Anyone who shows up with a yard hound that can retrieve a dead duck at 200 yards...quickly...is welcome to enter the event (the fastest dog event that is) Saturday.

Bring your fast dog and line 'em up!

Please note: the banquet is available via pre-registration only. Anyone interested in attending the banquet must contact Kim at 205-487-5004 for registration and a meal ticket.

All other events require no registration for attendance.
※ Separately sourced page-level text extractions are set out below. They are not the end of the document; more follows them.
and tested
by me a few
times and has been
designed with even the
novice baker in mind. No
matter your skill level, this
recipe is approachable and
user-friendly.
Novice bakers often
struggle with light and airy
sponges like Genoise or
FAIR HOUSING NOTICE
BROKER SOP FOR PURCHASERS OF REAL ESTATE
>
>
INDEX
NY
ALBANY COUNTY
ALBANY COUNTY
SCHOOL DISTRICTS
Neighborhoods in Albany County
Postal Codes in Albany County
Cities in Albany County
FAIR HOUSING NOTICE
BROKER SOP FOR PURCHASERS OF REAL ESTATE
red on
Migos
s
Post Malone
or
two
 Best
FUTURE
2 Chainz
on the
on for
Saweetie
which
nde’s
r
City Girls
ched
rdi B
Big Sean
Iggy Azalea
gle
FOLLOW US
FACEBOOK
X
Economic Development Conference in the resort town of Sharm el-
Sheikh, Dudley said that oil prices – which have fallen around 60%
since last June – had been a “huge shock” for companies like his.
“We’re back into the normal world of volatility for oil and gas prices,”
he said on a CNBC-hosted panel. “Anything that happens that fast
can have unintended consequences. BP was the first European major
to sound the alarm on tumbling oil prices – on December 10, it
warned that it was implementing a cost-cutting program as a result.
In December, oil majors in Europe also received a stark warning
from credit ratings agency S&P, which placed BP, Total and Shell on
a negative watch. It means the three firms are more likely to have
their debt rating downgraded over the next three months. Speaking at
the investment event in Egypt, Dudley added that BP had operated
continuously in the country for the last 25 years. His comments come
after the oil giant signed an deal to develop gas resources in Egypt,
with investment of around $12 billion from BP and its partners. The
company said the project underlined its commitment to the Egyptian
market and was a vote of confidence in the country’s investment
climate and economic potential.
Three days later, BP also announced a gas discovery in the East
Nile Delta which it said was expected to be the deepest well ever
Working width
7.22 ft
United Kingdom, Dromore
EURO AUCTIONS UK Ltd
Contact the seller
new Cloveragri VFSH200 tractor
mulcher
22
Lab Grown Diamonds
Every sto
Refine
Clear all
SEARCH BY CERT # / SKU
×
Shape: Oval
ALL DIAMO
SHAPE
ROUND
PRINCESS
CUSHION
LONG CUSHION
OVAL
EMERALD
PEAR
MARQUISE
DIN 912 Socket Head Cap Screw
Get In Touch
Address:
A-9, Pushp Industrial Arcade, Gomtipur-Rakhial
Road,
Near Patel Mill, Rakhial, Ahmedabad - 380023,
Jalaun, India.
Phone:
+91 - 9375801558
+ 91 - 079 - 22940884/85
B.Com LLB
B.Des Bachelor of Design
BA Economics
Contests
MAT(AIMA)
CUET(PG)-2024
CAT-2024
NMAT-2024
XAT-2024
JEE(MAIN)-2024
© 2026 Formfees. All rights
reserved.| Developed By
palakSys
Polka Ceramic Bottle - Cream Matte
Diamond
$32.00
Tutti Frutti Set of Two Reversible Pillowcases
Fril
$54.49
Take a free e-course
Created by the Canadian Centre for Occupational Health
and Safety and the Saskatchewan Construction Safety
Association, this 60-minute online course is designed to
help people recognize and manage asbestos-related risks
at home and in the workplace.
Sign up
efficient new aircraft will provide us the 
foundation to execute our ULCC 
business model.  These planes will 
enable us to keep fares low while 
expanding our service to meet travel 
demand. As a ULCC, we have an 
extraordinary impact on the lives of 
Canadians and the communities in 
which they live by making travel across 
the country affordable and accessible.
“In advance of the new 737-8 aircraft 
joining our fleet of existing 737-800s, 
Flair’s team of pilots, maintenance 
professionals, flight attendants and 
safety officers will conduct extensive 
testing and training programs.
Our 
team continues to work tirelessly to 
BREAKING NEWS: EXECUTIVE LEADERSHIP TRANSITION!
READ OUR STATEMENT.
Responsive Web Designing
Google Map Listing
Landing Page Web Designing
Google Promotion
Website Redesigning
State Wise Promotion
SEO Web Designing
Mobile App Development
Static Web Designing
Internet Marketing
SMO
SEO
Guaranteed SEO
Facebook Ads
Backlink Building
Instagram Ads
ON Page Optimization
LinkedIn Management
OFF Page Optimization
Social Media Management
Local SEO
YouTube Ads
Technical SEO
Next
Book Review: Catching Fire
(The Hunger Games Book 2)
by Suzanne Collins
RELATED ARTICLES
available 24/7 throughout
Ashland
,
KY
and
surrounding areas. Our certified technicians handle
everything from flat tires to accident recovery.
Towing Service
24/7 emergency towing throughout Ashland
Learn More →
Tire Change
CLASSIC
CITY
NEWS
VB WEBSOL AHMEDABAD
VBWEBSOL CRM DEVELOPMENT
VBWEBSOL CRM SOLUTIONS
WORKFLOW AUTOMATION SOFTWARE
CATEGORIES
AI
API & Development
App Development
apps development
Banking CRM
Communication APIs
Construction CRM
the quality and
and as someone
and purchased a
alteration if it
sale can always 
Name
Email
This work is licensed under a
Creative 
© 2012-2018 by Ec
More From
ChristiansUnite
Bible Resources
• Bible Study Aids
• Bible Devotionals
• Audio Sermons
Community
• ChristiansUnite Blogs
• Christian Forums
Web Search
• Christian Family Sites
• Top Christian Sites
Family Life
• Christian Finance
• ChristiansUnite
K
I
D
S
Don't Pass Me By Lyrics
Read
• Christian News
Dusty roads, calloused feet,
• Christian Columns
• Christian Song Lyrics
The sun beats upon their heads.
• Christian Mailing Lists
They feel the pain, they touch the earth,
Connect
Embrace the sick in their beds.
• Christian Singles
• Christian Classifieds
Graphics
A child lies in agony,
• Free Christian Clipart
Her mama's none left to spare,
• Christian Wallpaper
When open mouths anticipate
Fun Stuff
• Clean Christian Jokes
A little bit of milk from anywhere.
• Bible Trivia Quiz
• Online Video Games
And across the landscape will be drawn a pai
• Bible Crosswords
Pre-registration for the banquet is required in order to maintain a proper amount of food for those who are going to attend.

Looking forward to winning the fastest dog contest with "Boom"...KF


----------



## DEDEYE (Oct 27, 2005)

I sure wish I could come...... Woe is me..


----------



## Mike Perry (Jun 26, 2003)

I'll put a side bet on Diamond with you on the fast dog event. 

She is out of Carbon and makes him look like he has concrete shoes.


----------



## rsfavor (Jul 9, 2007)

Do you have any plans to give us daily updates of the competition as far as the setups and how the field is doing?


----------



## Keith Farmer (Feb 8, 2003)

Yes we do. Mike will have his laptop there and someone will be updating the forum as we progress. 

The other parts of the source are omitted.